▶ **WORK TO BE COMPLETED**:
Please report each line of the data below that contains "article".

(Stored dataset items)
▬▬▬▬▬▬

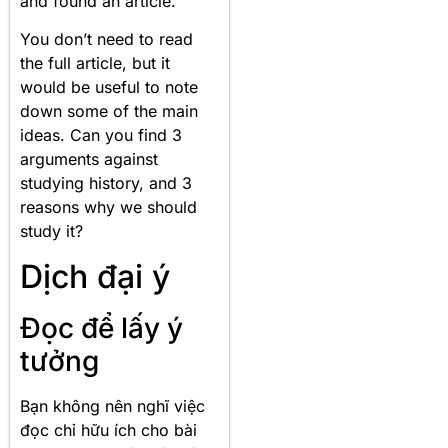
and found an article.
You don’t need to read
the full article, but it
would be useful to note
down some of the main
ideas. Can you find 3
arguments against
studying history, and 3
reasons why we should
study it?
Dịch đại ý
Đọc để lấy ý
tưởng
Bạn không nên nghĩ việc
đọc chỉ hữu ích cho bài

▬▬▬▬▬▬

▶ **RESULT OF THE EXERCISE**:
and found an article.
the full article, but it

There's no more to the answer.